**How to complete this task**
Your answer should consist only of the lines below from the one with "You are a GUI" through the one with "건설업 (406, 1918)", copied exactly.

**Task inputs**
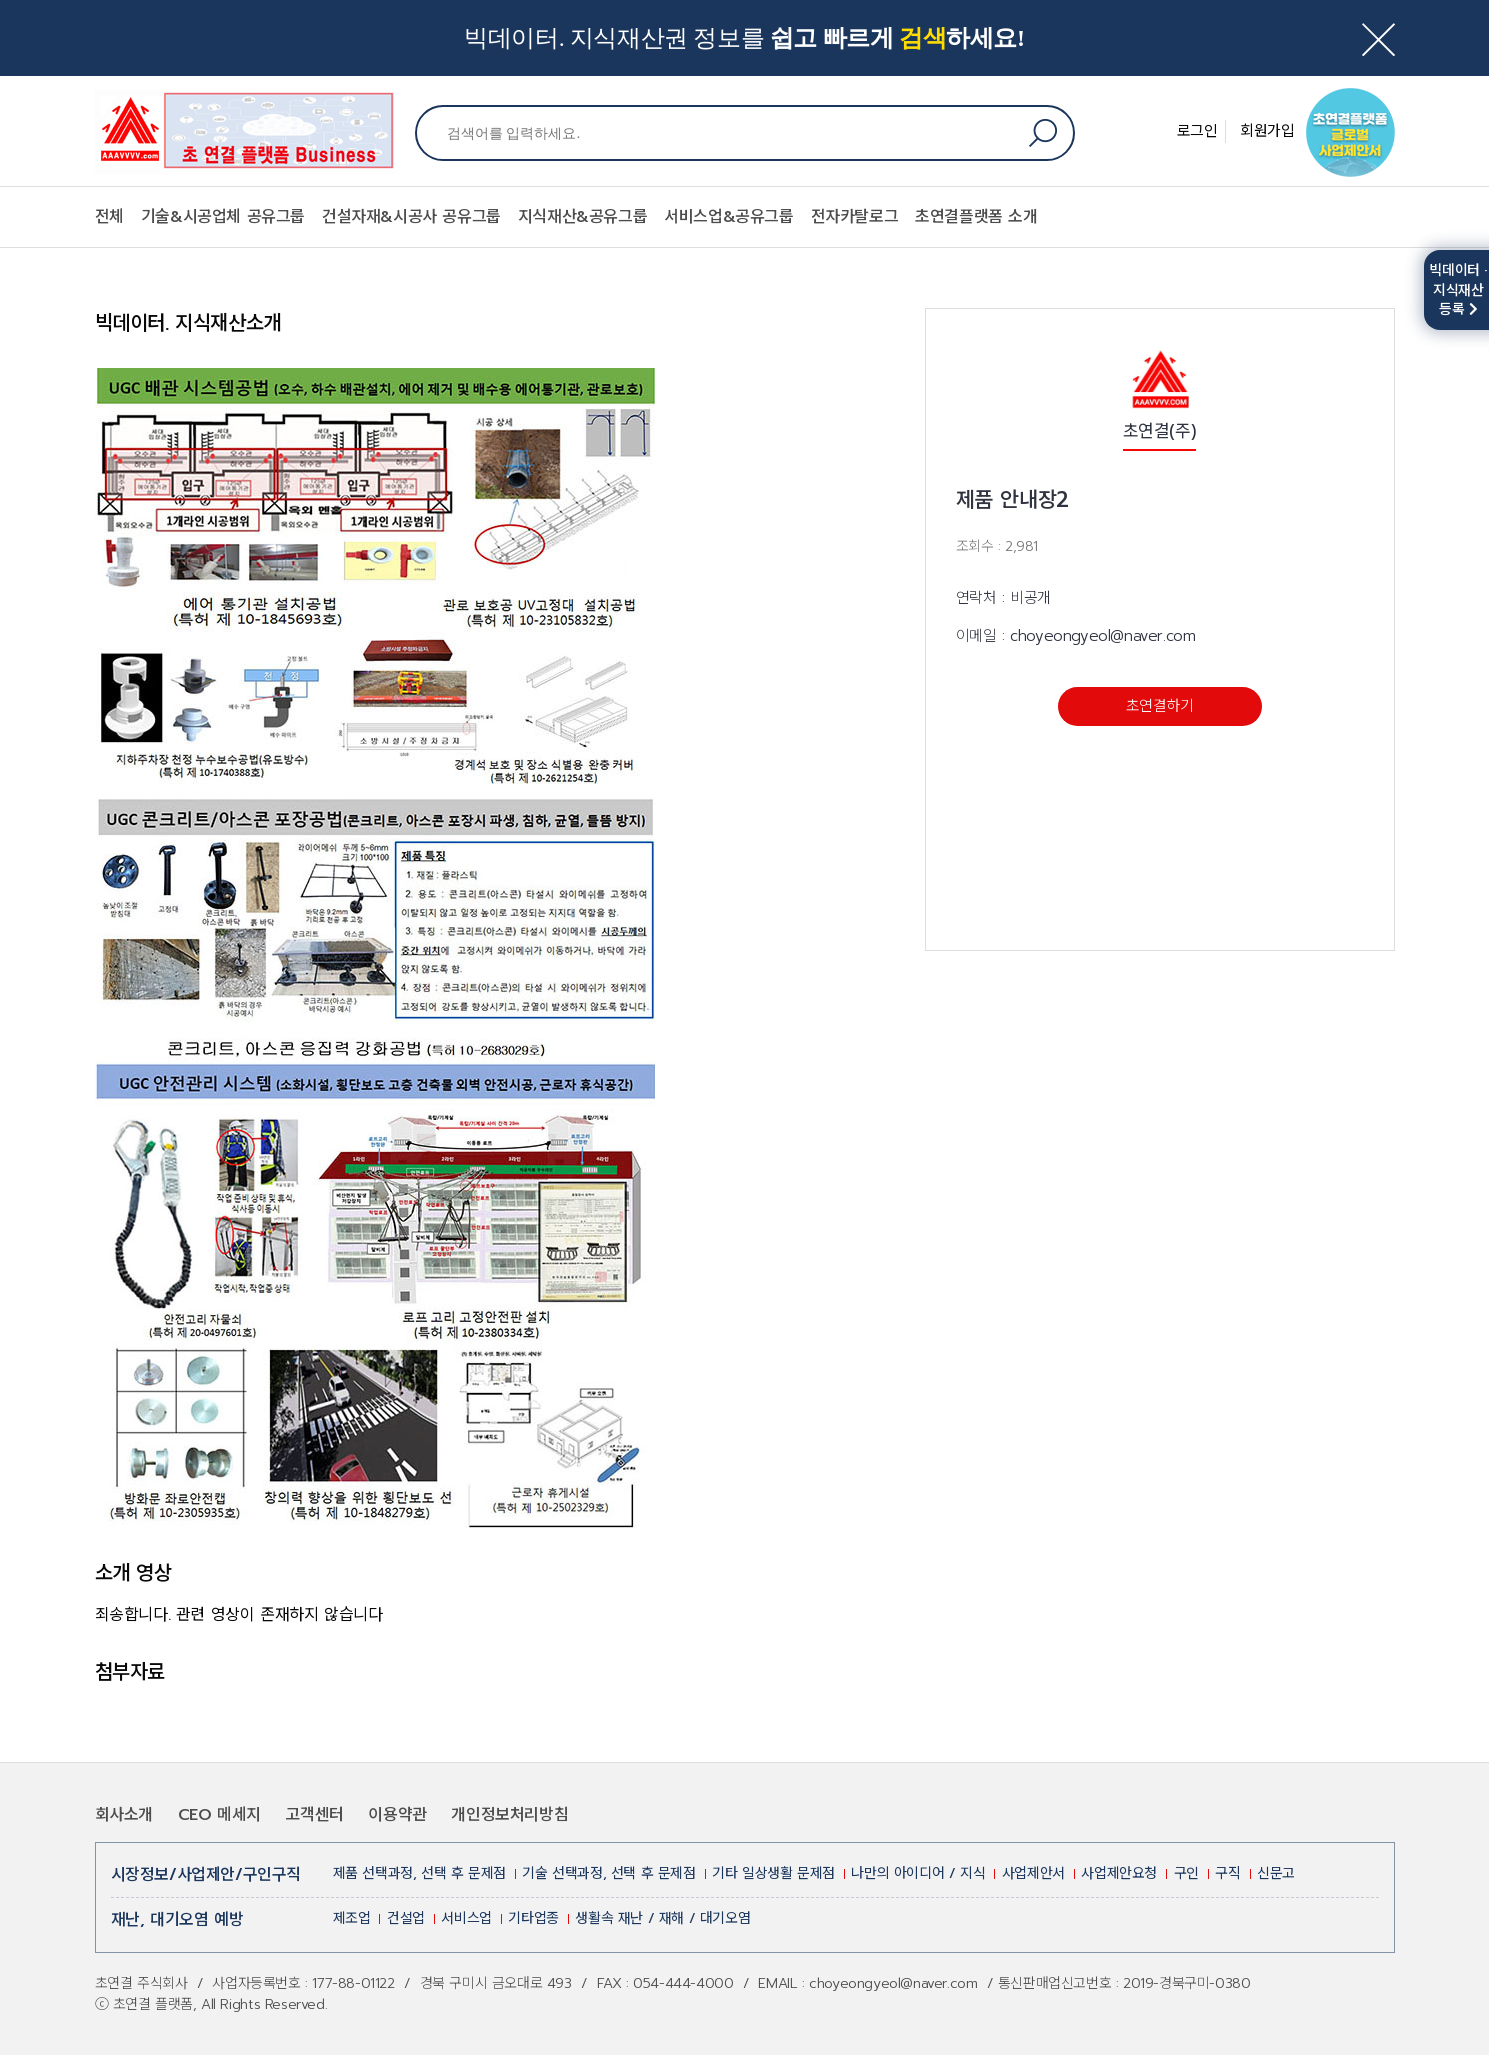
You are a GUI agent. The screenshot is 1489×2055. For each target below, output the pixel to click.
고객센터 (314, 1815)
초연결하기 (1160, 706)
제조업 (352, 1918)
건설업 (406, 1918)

---

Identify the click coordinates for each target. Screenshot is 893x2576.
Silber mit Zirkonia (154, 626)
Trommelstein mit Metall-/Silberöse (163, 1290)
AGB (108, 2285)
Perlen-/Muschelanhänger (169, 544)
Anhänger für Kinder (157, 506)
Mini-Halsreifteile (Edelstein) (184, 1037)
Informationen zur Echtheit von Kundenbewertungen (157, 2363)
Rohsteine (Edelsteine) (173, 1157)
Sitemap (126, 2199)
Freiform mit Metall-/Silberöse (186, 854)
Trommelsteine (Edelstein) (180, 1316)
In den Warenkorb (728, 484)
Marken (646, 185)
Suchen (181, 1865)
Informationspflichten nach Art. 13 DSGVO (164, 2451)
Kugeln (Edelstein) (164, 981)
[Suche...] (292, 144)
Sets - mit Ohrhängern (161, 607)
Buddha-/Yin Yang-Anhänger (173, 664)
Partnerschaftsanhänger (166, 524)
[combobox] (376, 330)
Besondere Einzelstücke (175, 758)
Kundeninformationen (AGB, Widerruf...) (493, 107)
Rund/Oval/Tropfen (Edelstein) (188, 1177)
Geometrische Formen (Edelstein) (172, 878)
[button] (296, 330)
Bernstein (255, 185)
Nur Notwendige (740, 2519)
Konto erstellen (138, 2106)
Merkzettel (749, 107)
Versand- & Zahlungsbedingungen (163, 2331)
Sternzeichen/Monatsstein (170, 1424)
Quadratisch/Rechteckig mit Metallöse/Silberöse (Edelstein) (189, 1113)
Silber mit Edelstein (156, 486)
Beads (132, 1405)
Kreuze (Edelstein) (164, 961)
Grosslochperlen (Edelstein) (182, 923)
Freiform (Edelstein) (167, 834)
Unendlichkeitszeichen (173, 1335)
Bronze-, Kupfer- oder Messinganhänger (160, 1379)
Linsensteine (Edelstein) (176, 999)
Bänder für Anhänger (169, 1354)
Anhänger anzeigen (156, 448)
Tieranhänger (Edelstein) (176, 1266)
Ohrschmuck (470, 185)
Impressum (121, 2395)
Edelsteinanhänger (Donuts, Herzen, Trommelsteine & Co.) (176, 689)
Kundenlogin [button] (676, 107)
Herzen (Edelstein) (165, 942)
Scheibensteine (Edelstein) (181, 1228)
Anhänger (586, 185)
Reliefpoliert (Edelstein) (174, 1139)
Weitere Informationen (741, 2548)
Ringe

**Your response**
You are a GUI agent. The screenshot is 1489×2055. For each target below, output the pixel to click.
고객센터 (314, 1815)
초연결하기 (1160, 706)
제조업 (352, 1918)
건설업 (406, 1918)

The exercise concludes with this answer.